You are right-- it is hard to find information about male survivors. As a survivor looking for resources online, the majority of support is geared towards women. For example, college students looking for sexual assault resources are often directed towards the school’s Women’s Center. This is helpful for woman-identifying survivors, but male survivors often feel left behind. Sexual assault can happen to anyone, regardless of gender and sexual orientation, and yet male survivors do not always have a specific place to go in the same way many woman survivors do. Sexual assault is a human issue, not just a women's issue. Luckily, many sexual violence organizations are beginning to realize that and change their language and programming. 


Although the presence of other male survivors may not be as noticeable, I promise you are not alone. Nearly a quarter (24.8%) of men in the U.S. experience some form of contact sexual violence in their lifetime. Additionally, 1 out of every 10 rape victims are male. The gap in support for male survivors is largely due to outdated stereotypes and harmful attitudes related to masculinity. According to 1in6, “The social stigma and silence around male sexual abuse and assault results in a lack of awareness and understanding about the effects of these experiences, and what men need to move forward.” It is important to directly acknowledge that men also experience sexual assault and need healing. Male survivors face similar emotions to woman survivors, but they often experience more stigma from others when they express them. 


Society tends to assume that men crave sexual experiences and that they cannot be harmed by sexual encounters. This is not true. Consent is always important for both parties involved. Yet if a woman perpetrator assaults a man, other men might tell them that they were "lucky" they had that encounter - which further contributes to those harmful stereotypes. Instances of sexual assault and abuse is often, as you stated, “a forbidden topic” for men which is difficult for the survivor to disclose their experiences and find healing. This creates conflicting emotions after men feel violated and perpetuates shame for wanting to express those negative emotions when society tells them they should feel positively.
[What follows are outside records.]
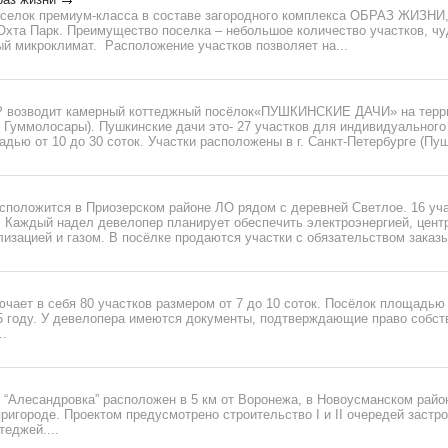
оселок премиум-класса в составе загородного комплекса ОБРАЗ ЖИЗНИ,
 Охта Парк. Преимущество поселка – небольшое количество участков, ч
ый микроклимат. Расположение участков позволяет на...
 возводит камерный коттеджный посёлок«ПУШКИНСКИЕ ДАЧИ» на терри
, Гуммолосары). Пушкинские дачи это- 27 участков для индивидуальног
дью от 10 до 30 соток. Участки расположены в г. Санкт-Петербурге (Пушк
сположится в Приозерском районе ЛО рядом с деревней Светлое. 16 уч
к. Каждый надел девелопер планирует обеспечить электроэнергией, цен
изацией и газом. В посёлке продаются участки с обязательством заказы
чает в себя 80 участков размером от 7 до 10 соток. Посёлок площадью 
15 году. У девелопера имеются документы, подтверждающие право собст
..
“Алесандровка” расположен в 5 км от Воронежа, в Новоусманском район
игороде. Проектом предусмотрено строительство I и II очередей застро
еджей....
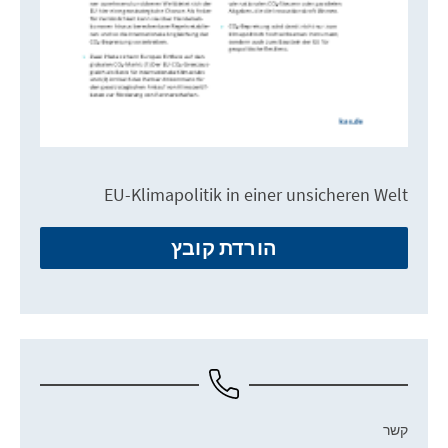
EU-Klimapolitik in einer unsicheren Welt
הורדת קובץ
קשר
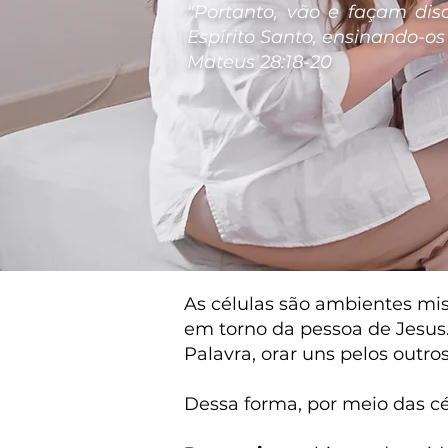
"Portanto, vão e façam dis
Espírito Santo, ensinando-os
Mateus 28:18-20
As células são ambientes mi
em torno da pessoa de Jesus.
Palavra, orar uns pelos outro
Dessa forma, por meio das cé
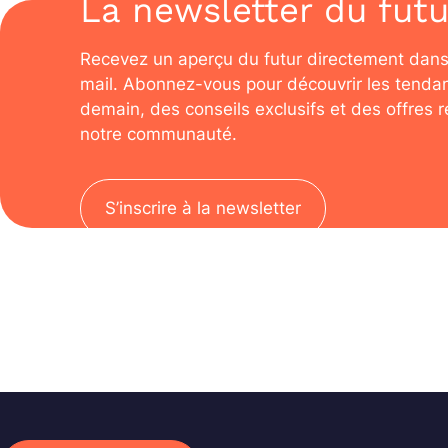
La newsletter du futu
Recevez un aperçu du futur directement dans
mail. Abonnez-vous pour découvrir les tenda
demain, des conseils exclusifs et des offres 
notre communauté.
S’inscrire à la newsletter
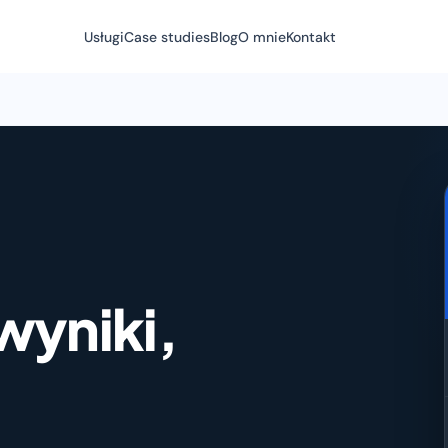
Usługi
Case studies
Blog
O mnie
Kontakt
wyniki,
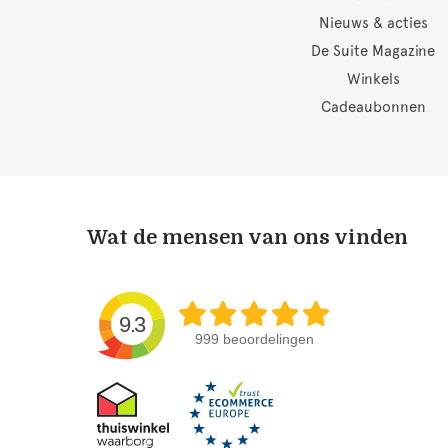
Nieuws & acties
De Suite Magazine
Winkels
Cadeaubonnen
Wat de mensen van ons vinden
9.3
999 beoordelingen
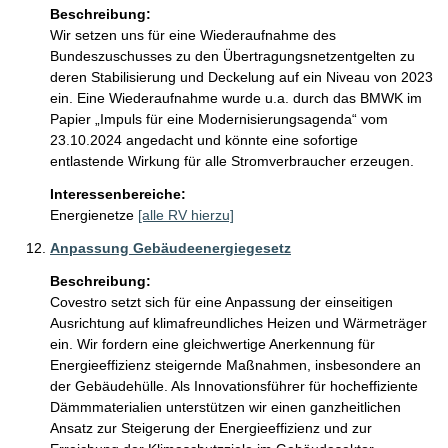
Beschreibung:
Wir setzen uns für eine Wiederaufnahme des 
Bundeszuschusses zu den Übertragungsnetzentgelten zu 
deren Stabilisierung und Deckelung auf ein Niveau von 2023 
ein. Eine Wiederaufnahme wurde u.a. durch das BMWK im 
Papier „Impuls für eine Modernisierungsagenda“ vom 
23.10.2024 angedacht und könnte eine sofortige 
entlastende Wirkung für alle Stromverbraucher erzeugen.
Interessenbereiche:
Energienetze
[alle RV hierzu]
Anpassung Gebäudeenergiegesetz
Beschreibung:
Covestro setzt sich für eine Anpassung der einseitigen 
Ausrichtung auf klimafreundliches Heizen und Wärmeträger 
ein. Wir fordern eine gleichwertige Anerkennung für 
Energieeffizienz steigernde Maßnahmen, insbesondere an 
der Gebäudehülle. Als Innovationsführer für hocheffiziente 
Dämmmaterialien unterstützen wir einen ganzheitlichen 
Ansatz zur Steigerung der Energieeffizienz und zur 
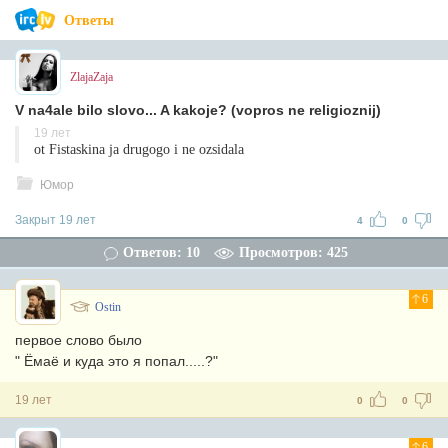
Ответы
ZlajaZaja
V na4ale bilo slovo... A kakoje? (vopros ne religioznij)
19 лет
ot Fistaskina ja drugogo i ne ozsidala
Юмор
Закрыт 19 лет
4
0
Ответов: 10
Просмотров: 425
6
Ostin
первое слово было
" Ёмаё и куда это я попал.....?"
19 лет
0
0
6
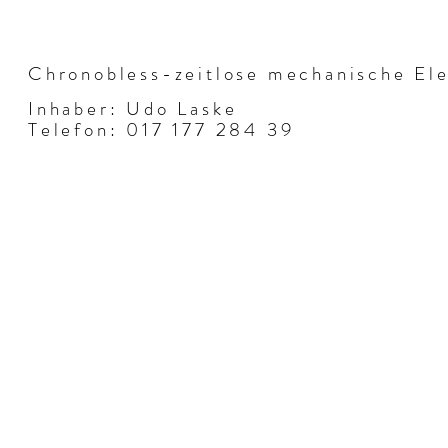
Chronobless-zeitlose mechanische El
Inhaber: Udo Laske
Telefon: 017 177 284 39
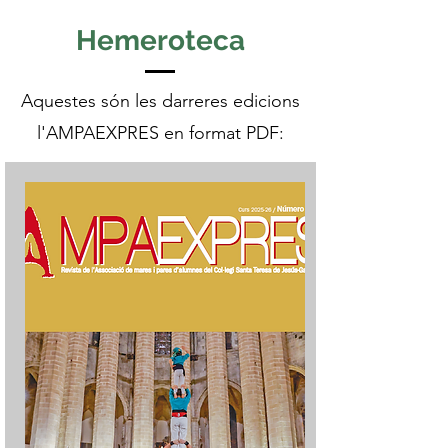
Hemeroteca
Aquestes són les darreres edicions
l'AMPAEXPRES en format PDF:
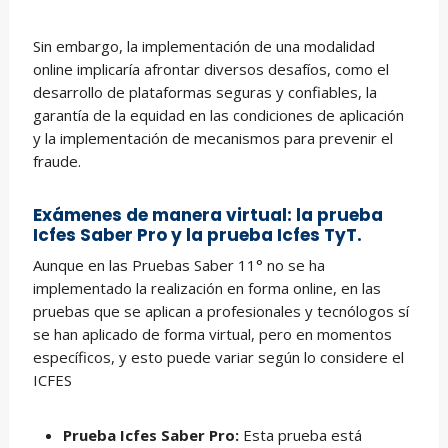
Sin embargo, la implementación de una modalidad
online implicaría afrontar diversos desafíos, como el
desarrollo de plataformas seguras y confiables, la
garantía de la equidad en las condiciones de aplicación
y la implementación de mecanismos para prevenir el
fraude.
Exámenes de manera virtual:
la
prueba
Icfes Saber Pro
y la
prueba Icfes TyT
.
Aunque en las Pruebas Saber 11° no se ha
implementado la realización en forma online, en las
pruebas que se aplican a profesionales y tecnólogos sí
se han aplicado de forma virtual, pero en momentos
específicos, y esto puede variar según lo considere el
ICFES
Prueba Icfes Saber Pro:
Esta prueba está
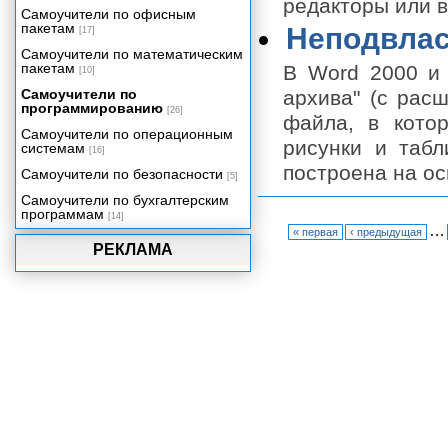
редакторы или в
Самоучители по офисным
пакетам
Неподвла
[17]
Самоучители по математическим
пакетам
В Word 2000 и 
[10]
Самоучители по
архива" (с расш
программированию
[26]
файла, в котор
Самоучители по операционным
рисунки и табл
системам
[16]
построена на о
Самоучители по безопасности
[5]
Самоучители по бухгалтерским
программам
[14]
…
« первая
‹ предыдущая
РЕКЛАМА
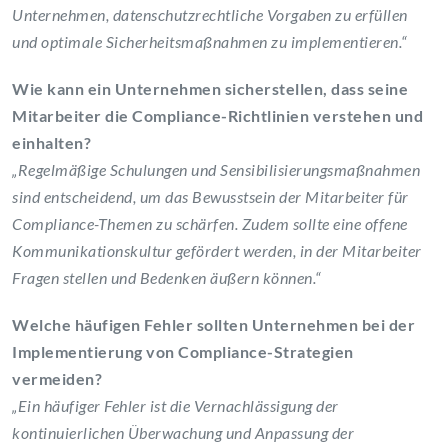
Unternehmen, datenschutzrechtliche Vorgaben zu erfüllen
und optimale Sicherheitsmaßnahmen zu implementieren.“
Wie kann ein Unternehmen sicherstellen, dass seine
Mitarbeiter die Compliance-Richtlinien verstehen und
einhalten?
„Regelmäßige Schulungen und Sensibilisierungsmaßnahmen
sind entscheidend, um das Bewusstsein der Mitarbeiter für
Compliance-Themen zu schärfen. Zudem sollte eine offene
Kommunikationskultur gefördert werden, in der Mitarbeiter
Fragen stellen und Bedenken äußern können.“
Welche häufigen Fehler sollten Unternehmen bei der
Implementierung von Compliance-Strategien
vermeiden?
„Ein häufiger Fehler ist die Vernachlässigung der
kontinuierlichen Überwachung und Anpassung der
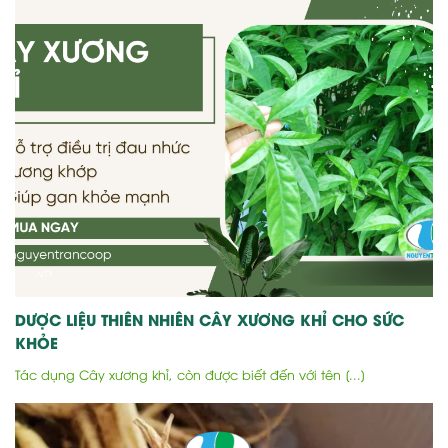
DƯỢC LIỆU THIÊN NHIÊN CÂY XƯƠNG KHỈ CHO SỨC
KHỎE
Tác dụng Cây xương khỉ, còn được biết đến với tên [...]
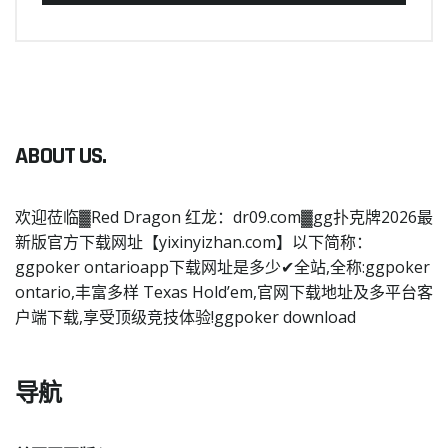
ABOUT US.
欢迎莅临▓Red Dragon 红龙：dr09.com▓gg扑克牌2026最
新版官方下载网址【yixinyizhan.com】以下简称：
ggpoker ontarioapp下载网址是多少✔全站,全称:ggpoker
ontario,丰富多样 Texas Hold’em,官网下载地址及多平台客
户端下载,享受顶级竞技体验!ggpoker download
导航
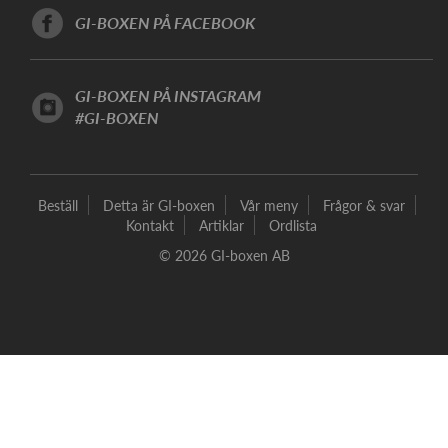
GI-BOXEN PÅ FACEBOOK
GI-BOXEN PÅ INSTAGRAM
#GI-BOXEN
Beställ
Detta är GI-boxen
Vår meny
Frågor & svar
Kontakt
Artiklar
Ordlista
© 2026 GI-boxen AB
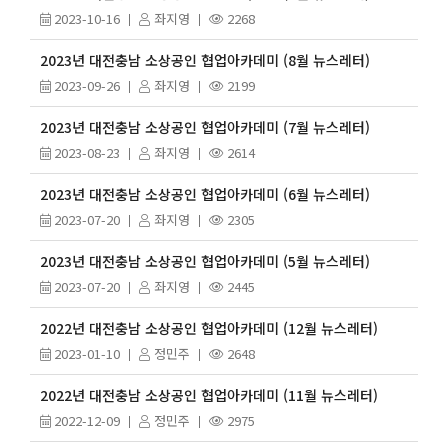
2023-10-16
좌지영
2268
2023년 대전충남 소상공인 협업아카데미 (8월 뉴스레터)
2023-09-26
좌지영
2199
2023년 대전충남 소상공인 협업아카데미 (7월 뉴스레터)
2023-08-23
좌지영
2614
2023년 대전충남 소상공인 협업아카데미 (6월 뉴스레터)
2023-07-20
좌지영
2305
2023년 대전충남 소상공인 협업아카데미 (5월 뉴스레터)
2023-07-20
좌지영
2445
2022년 대전충남 소상공인 협업아카데미 (12월 뉴스레터)
2023-01-10
정민주
2648
2022년 대전충남 소상공인 협업아카데미 (11월 뉴스레터)
2022-12-09
정민주
2975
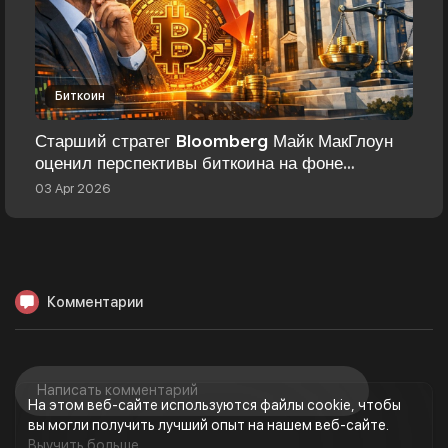
Биткоин
Старший стратег Bloomberg Майк МакГлоун
оценил перспективы биткоина на фоне
давления ФРС
03 Apr 2026
Комментарии
На этом веб-сайте используются файлы cookie, чтобы
вы могли получить лучший опыт на нашем веб-сайте.
Выучить больше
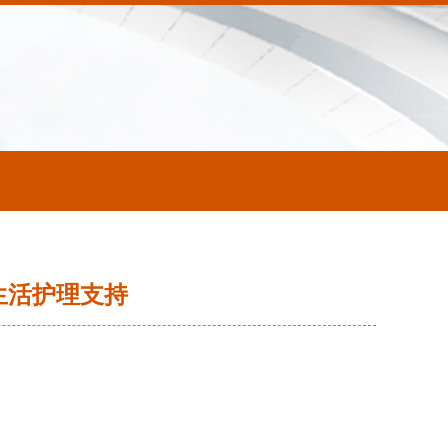
生活护理支持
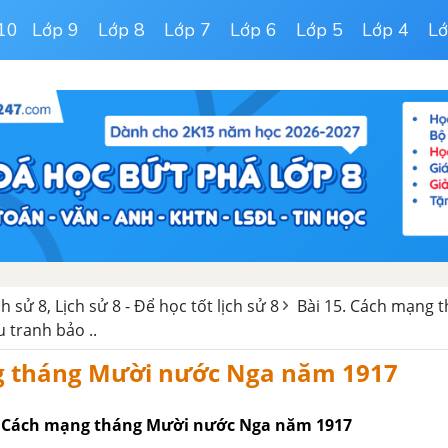
10
Lớp 9
Lớp 8
Lớp 7
Lớp 6
Lớp 5
Lớp 4
Lớ
ch sử 8, Lịch sử 8 - Để học tốt lịch sử 8
Bài 15. Cách mạng 
 tranh bảo ..
 tháng Mười nước Nga năm 1917
. Cách mạng tháng Mười nước Nga năm 1917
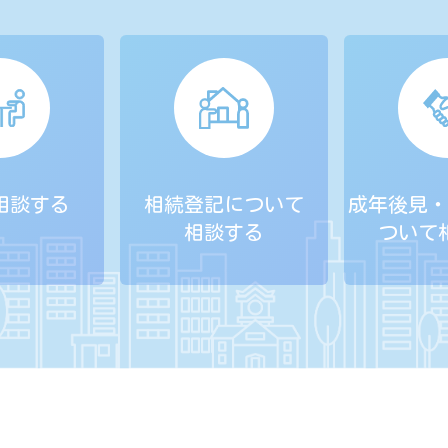
相談する
相続登記について
成年後見・
相談する
ついて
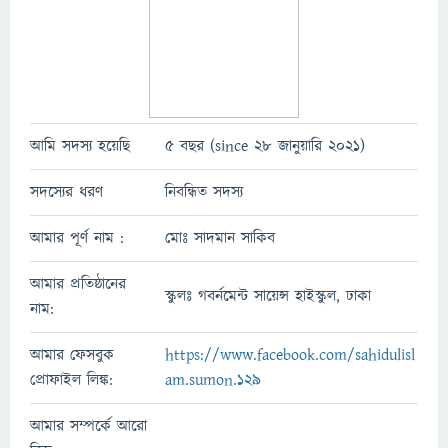
আমি সদস্য হয়েছি
5 বছর (since 28 জানুয়ারি 2021)
সদস্যের ধরণ
নিবন্ধিত সদস্য
আমার পূর্ণ নাম :
মোঃ সাদমান সাকিব
আমার প্রতিষ্ঠানের
স্কুলঃ গবর্নমেন্ট সায়েন্স হাইস্কুল, ঢাকা
নাম:
আমার ফেসবুক
https://www.facebook.com/sahidulisl
প্রোফাইল লিঙ্ক:
am.sumon.129
আমার সম্পর্কে আরো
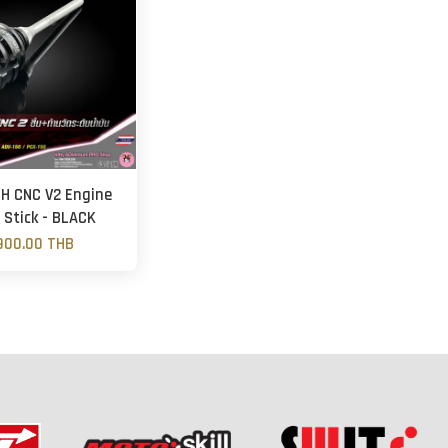
H CNC V2 Engine
p Stick - BLACK
900.00 THB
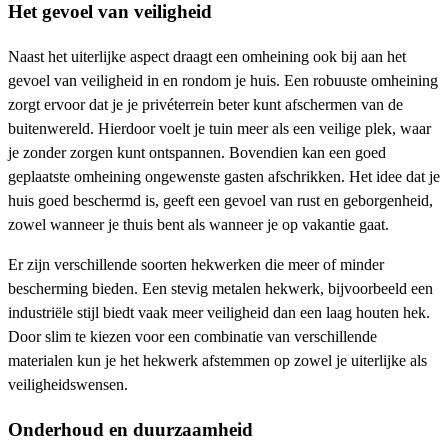
Het gevoel van veiligheid
Naast het uiterlijke aspect draagt een omheining ook bij aan het
gevoel van veiligheid in en rondom je huis. Een robuuste omheining
zorgt ervoor dat je je privéterrein beter kunt afschermen van de
buitenwereld. Hierdoor voelt je tuin meer als een veilige plek, waar
je zonder zorgen kunt ontspannen. Bovendien kan een goed
geplaatste omheining ongewenste gasten afschrikken. Het idee dat je
huis goed beschermd is, geeft een gevoel van rust en geborgenheid,
zowel wanneer je thuis bent als wanneer je op vakantie gaat.
Er zijn verschillende soorten hekwerken die meer of minder
bescherming bieden. Een stevig metalen hekwerk, bijvoorbeeld een
industriële stijl biedt vaak meer veiligheid dan een laag houten hek.
Door slim te kiezen voor een combinatie van verschillende
materialen kun je het hekwerk afstemmen op zowel je uiterlijke als
veiligheidswensen.
Onderhoud en duurzaamheid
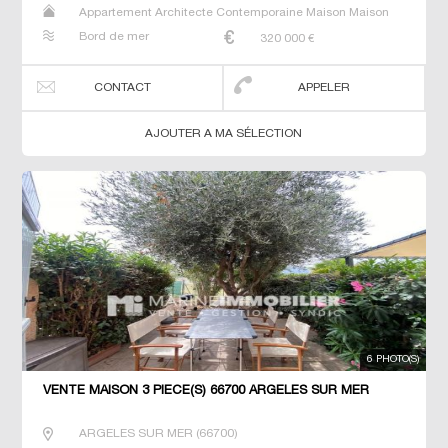
Appartement Architecte Contemporaine Maison Maison
de maitre T5 Villa
Bord de mer
320 000
€
CONTACT
APPELER
AJOUTER A MA SÉLECTION
6 PHOTO(S)
VENTE MAISON 3 PIÈCE(S) 66700 ARGELES SUR MER
ARGELES SUR MER
(
66700
)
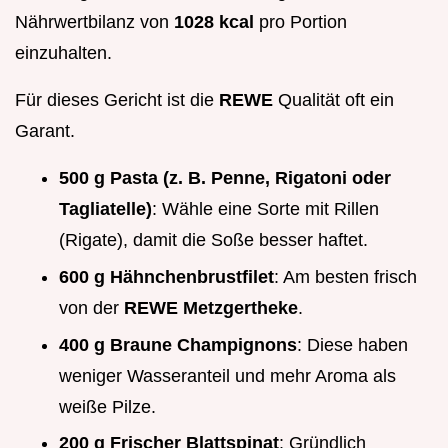
Nährwertbilanz von
1028 kcal
pro Portion
einzuhalten.
Für dieses Gericht ist die
REWE
Qualität oft ein
Garant.
500 g Pasta (z. B. Penne, Rigatoni oder
Tagliatelle)
: Wähle eine Sorte mit Rillen
(Rigate), damit die Soße besser haftet.
600 g Hähnchenbrustfilet
: Am besten frisch
von der
REWE Metzgertheke
.
400 g Braune Champignons
: Diese haben
weniger Wasseranteil und mehr Aroma als
weiße Pilze.
200 g Frischer Blattspinat
: Gründlich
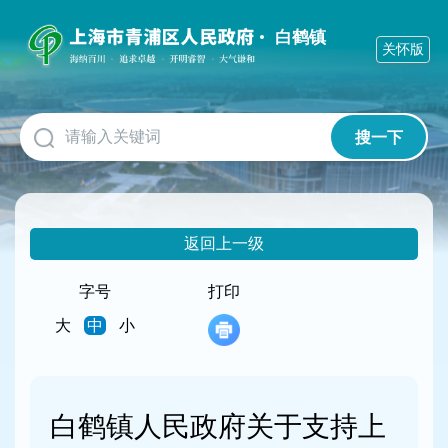
无
障
白鹤镇
关怀版
碍
操
作
说
明
搜一下
跳
转
到
网
站
返回上一级
导
航
字号
打印
区
跳
大
中
小
转
到
主
要
白鹤镇人民政府关于支持上
内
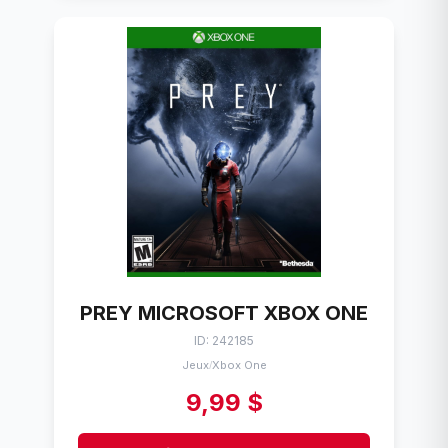
PREY MICROSOFT XBOX ONE
ID: 242185
Jeux
Xbox One
/
9,99 $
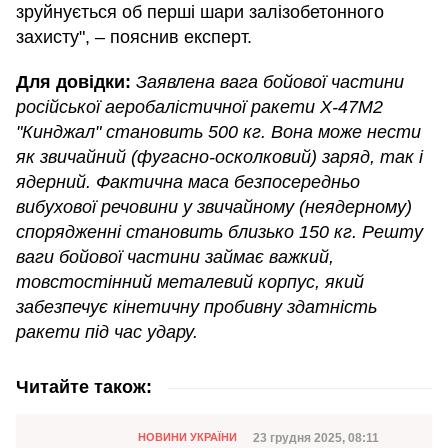
зруйнується об перші шари залізобетонного
захисту", – пояснив експерт.
Для довідки:
Заявлена вага бойової частини
російської аеробалістичної ракети Х-47М2
"Кинджал" становить 500 кг. Вона може нести
як звичайний (фугасно-осколковий) заряд, так і
ядерний. Фактична маса безпосередньо
вибухової речовини у звичайному (неядерному)
спорядженні становить близько 150 кг. Решту
ваги бойової частини займає важкий,
товстостінний металевий корпус, який
забезпечує кінетичну пробивну здатність
ракети під час удару.
Читайте також:
Категорія
Дата публікації
23 грудня 2025, 08:11
НОВИНИ УКРАЇНИ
There are not nearly enough men who share their stories due to this.


In addition to the resources on the Our Wave website, MaleSurvivor’s platform provides a space specifically for male survivors, “Every man who has experienced sexual assault or sexual abuse deserves access to a judgment-free space where he can heal on his own terms and without shame.” They have discussion boards you can read to learn from others who may have had experiences like yours. If you need immediate help, free and confidential support is available 24/7 from:

Additionally, we believe stories are powerful and can help survivors feel less alone. You can view men’s stories on the 1in6 website or use our filter option to specifically view male survivor stories on Our Wave’s platform to read about other male survivor experiences. 

The purpose of Our Wave is to amplify the stories of all surviors of sexual violence and harm. This we hope will begin to change the conversation around survivorship. Thank you for reaching out to us. You are not alone and your story matters.